9 show basket essentials that might surprise the general public

  • Every show team has a set of items which they swear by and routinely use throughout the season. Whether you’re trying to add some extra show ring sparkle while on a budget or you’re celebrating after a class win, there are some items in that show basket, which might not be so essential to the green observer.

    If a non-horsey person was having a nose through your kit, what would they look twice at?

    1. Baby oil  ­

    While most adults would either purchase this silky soft liquid for its intended use, moisturising baby skin, showing folk rely on this greasy bottle of goodness for giving the muzzle, eyes and general points of judge’s interest that all important extra gleam before the class. As with any oil-based product, it should be used with care to avoid any risk of burning the skin in the sunshine.

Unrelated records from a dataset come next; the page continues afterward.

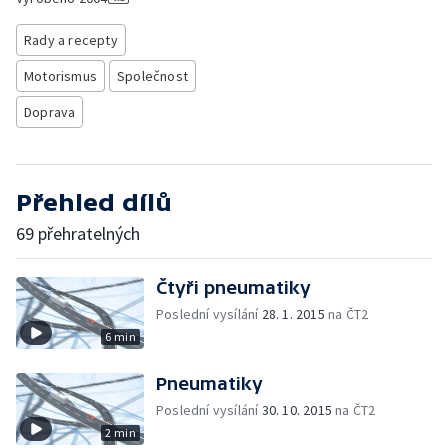
Rady a recepty
Motorismus
Společnost
Doprava
Přehled dílů
69 přehratelných
Čtyři pneumatiky
Poslední vysílání
28. 1. 2015
na ČT2
6 min
Pneumatiky
Poslední vysílání
30. 10. 2015
na ČT2
2 min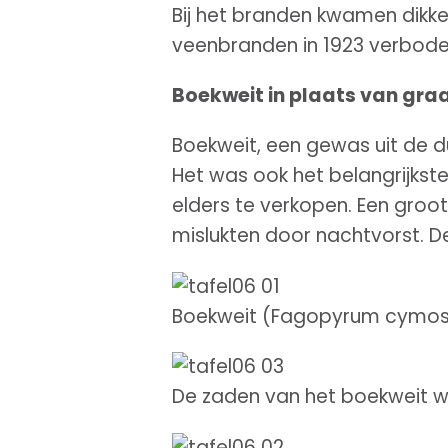
Bij het branden kwamen dikke
veenbranden in 1923 verbode
Boekweit in plaats van gra
Boekweit, een gewas uit de d
Het was ook het belangrijks
elders te verkopen. Een groo
mislukten door nachtvorst. D
Boekweit (Fagopyrum cymo
De zaden van het boekweit w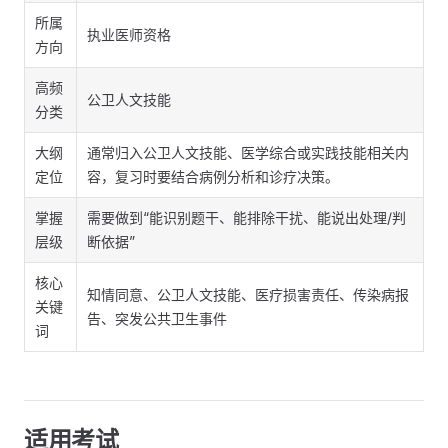
所属
执业医师资格
方向
高频
公卫人文技能
分类
大纲
通常归入公卫人文技能、医学综合或实践技能相关内
定位
容，复习时要结合病例分析和诊疗决策。
掌握
需要做到“能识别题干、能排除干扰、能说出处理/判
层级
断依据”
核心
知情同意、公卫人文技能、医疗损害责任、传染病报
关键
告、突发公共卫生事件
词
适用考试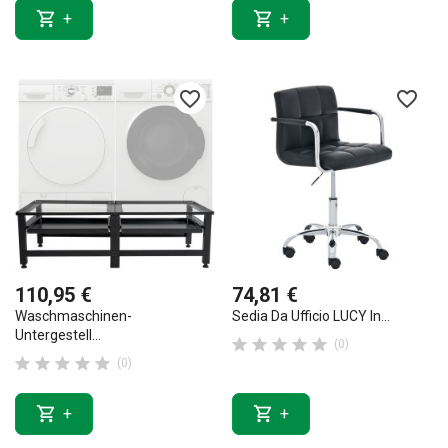


+
+
favorite_border
favorite_border
110,95 €
74,81 €
Waschmaschinen-
Sedia Da Ufficio LUCY In...
Untergestell...





(0)





(0)


+
+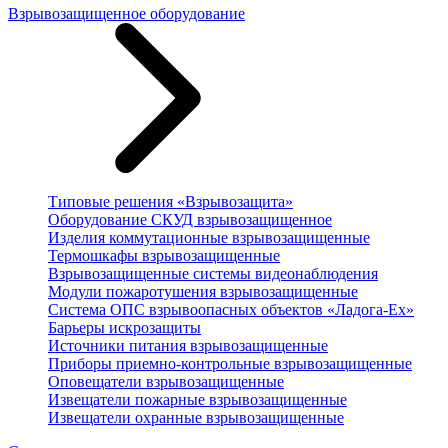
Взрывозащищенное оборудование
Типовые решения «Взрывозащита»
Оборудование СКУД взрывозащищенное
Изделия коммутационные взрывозащищенные
Термошкафы взрывозащищенные
Взрывозащищенные системы видеонаблюдения
Модули пожаротушения взрывозащищенные
Система ОПС взрывоопасных объектов «Ладога-Ex»
Барьеры искрозащиты
Источники питания взрывозащищенные
Приборы приемно-контрольные взрывозащищенные
Оповещатели взрывозащищенные
Извещатели пожарные взрывозащищенные
Извещатели охранные взрывозащищенные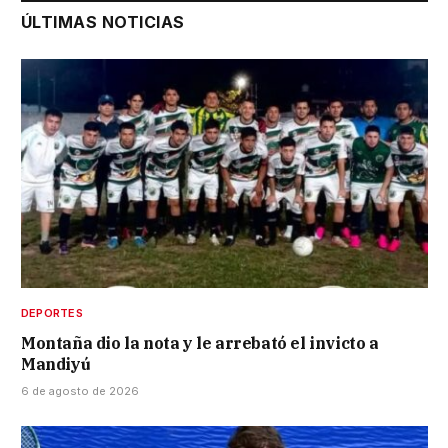
ÚLTIMAS NOTICIAS
DEPORTES
Montaña dio la nota y le arrebató el invicto a
Mandiyú
6 de agosto de 2026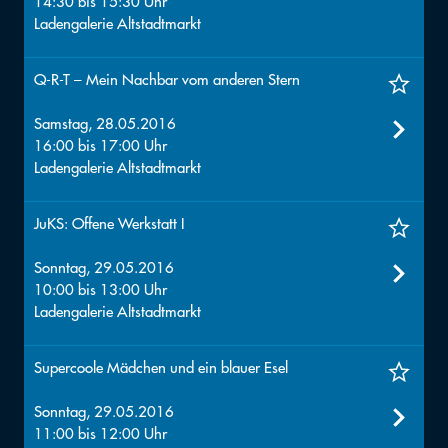
14:30
bis
15:30
Uhr
Ladengalerie Altstadtmarkt
Q-R-T – Mein Nachbar vom anderen Stern
Samstag, 28.05.2016
16:00
bis
17:00
Uhr
Ladengalerie Altstadtmarkt
JuKS: Offene Werkstatt I
Sonntag, 29.05.2016
10:00
bis
13:00
Uhr
Ladengalerie Altstadtmarkt
Supercoole Mädchen und ein blauer Esel
Sonntag, 29.05.2016
11:00
bis
12:00
Uhr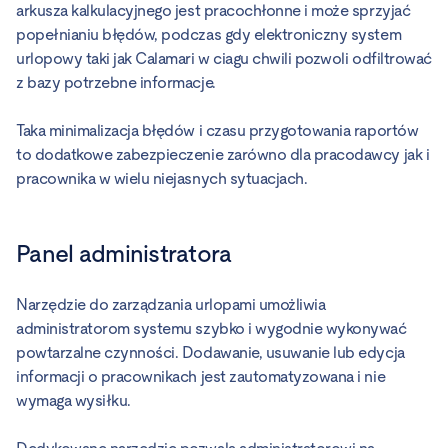
arkusza kalkulacyjnego jest pracochłonne i może sprzyjać
popełnianiu błędów, podczas gdy elektroniczny system
urlopowy taki jak Calamari w ciagu chwili pozwoli odfiltrować
z bazy potrzebne informacje.
Taka minimalizacja błędów i czasu przygotowania raportów
to dodatkowe zabezpieczenie zarówno dla pracodawcy jak i
pracownika w wielu niejasnych sytuacjach.
Panel administratora
Narzędzie do zarządzania urlopami umożliwia
administratorom systemu szybko i wygodnie wykonywać
powtarzalne czynności. Dodawanie, usuwanie lub edycja
informacji o pracownikach jest zautomatyzowana i nie
wymaga wysiłku.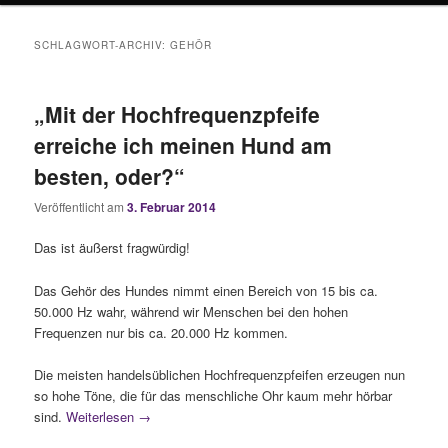
SCHLAGWORT-ARCHIV:
GEHÖR
„Mit der Hochfrequenzpfeife
erreiche ich meinen Hund am
besten, oder?“
Veröffentlicht am
3. Februar 2014
Das ist äußerst fragwürdig!
Das Gehör des Hundes nimmt einen Bereich von 15 bis ca.
50.000 Hz wahr, während wir Menschen bei den hohen
Frequenzen nur bis ca. 20.000 Hz kommen.
Die meisten handelsüblichen Hochfrequenzpfeifen erzeugen nun
so hohe Töne, die für das menschliche Ohr kaum mehr hörbar
sind.
Weiterlesen
→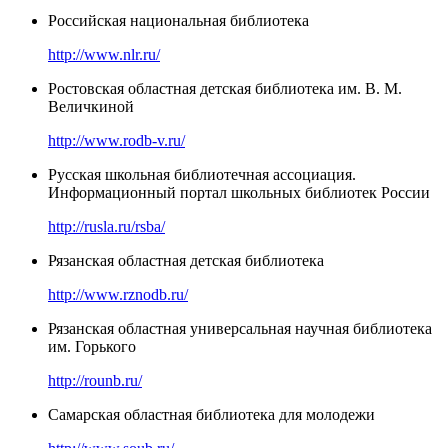
Российская национальная библиотека
http://www.nlr.ru/
Ростовская областная детская библиотека им. В. М.
Величкиной
http://www.rodb-v.ru/
Русская школьная библиотечная ассоциация.
Информационный портал школьных библиотек России
http://rusla.ru/rsba/
Рязанская областная детская библиотека
http://www.rznodb.ru/
Рязанская областная универсальная научная библиотека
им. Горького
http://rounb.ru/
Самарская областная библиотека для молодежи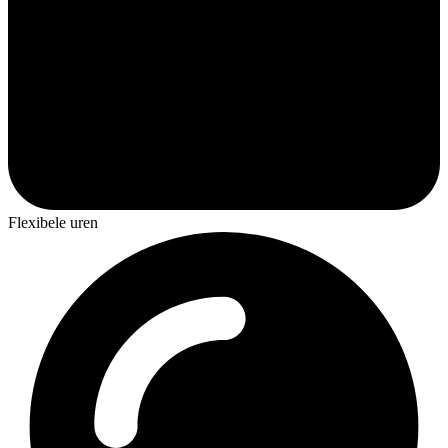
Flexibele uren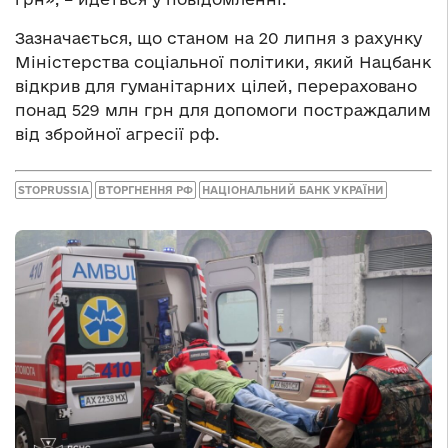
Зазначається, що станом на 20 липня з рахунку
Міністерства соціальної політики, який Нацбанк
відкрив для гуманітарних цілей, перераховано
понад 529 млн грн для допомоги постраждалим
від збройної агресії рф.
STOPRUSSIA
ВТОРГНЕННЯ РФ
НАЦІОНАЛЬНИЙ БАНК УКРАЇНИ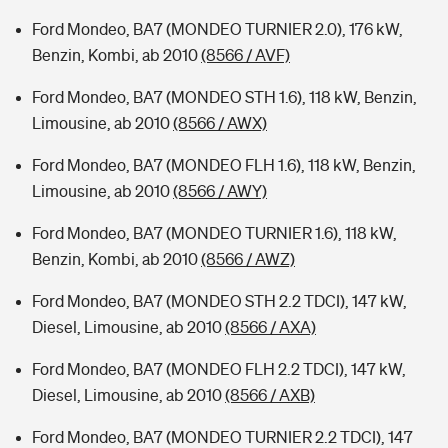
Ford Mondeo, BA7 (MONDEO TURNIER 2.0), 176 kW,
Benzin, Kombi, ab 2010
(8566 / AVF)
Ford Mondeo, BA7 (MONDEO STH 1.6), 118 kW, Benzin,
Limousine, ab 2010
(8566 / AWX)
Ford Mondeo, BA7 (MONDEO FLH 1.6), 118 kW, Benzin,
Limousine, ab 2010
(8566 / AWY)
Ford Mondeo, BA7 (MONDEO TURNIER 1.6), 118 kW,
Benzin, Kombi, ab 2010
(8566 / AWZ)
Ford Mondeo, BA7 (MONDEO STH 2.2 TDCI), 147 kW,
Diesel, Limousine, ab 2010
(8566 / AXA)
Ford Mondeo, BA7 (MONDEO FLH 2.2 TDCI), 147 kW,
Diesel, Limousine, ab 2010
(8566 / AXB)
Ford Mondeo, BA7 (MONDEO TURNIER 2.2 TDCI), 147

    2. Plastic Prosecco glasses

    At 9am, really? Yes, you’ve been up since four o’clock and your horse has just won so pass a celebratory tipple please. If you’re the lorry driver then you’ll have to do with some lemonade, but at least a glass makes it easier to pretend it’s something more exciting.

    3. Mr Sheen

    If you need to get a dull tail gleaming there are a wide range of shine-enhancing tail sprays on sale, designed specifically to do the job, but you may also find a can of furniture polish on hand for this purpose within some show baskets.

    4. Ear plugs

    Never have two small pieces of cotton been so essential and valuable to some horses’ success. While to the untrained eye they may appear to be nondescript pieces of matted tat ready for the rubbish bin, to the rider of the young, highly-strung riding horse who is about to launch herself into the evening performance, they are more precious than diamonds.

    5. Hair spray/ VO5 Gel

    For keeping the human bun and pony plaits neat and flyaway free.

    6. Blue rinse

    No, not for your grandmother’s perm, but instead for your skewbald or grey’s white tail.  Who knows where or when he will choose to poo through his beautiful silvery tail hair.

    7. Glitter spray

    Don’t lie, somewhere at the bottom of your show bag will be a half empty bottle of silver, gold or even pink glitter spray you’ve been slightly over keen with prior to an evening performance. While you claim it’s ‘only for the kids’, we all know showing people of any age love the OTT feel a bit of glitter can bring to the party. While it’s all good fun, the major downside is that you will be picking sparkly bits off your show saddle for the next three seasons.

    8. Leg bandages with sheep on

    If you’re going to go to the effort of owning a pony with white legs, you might as well wrap them in something funky to keep them clean during the warm up.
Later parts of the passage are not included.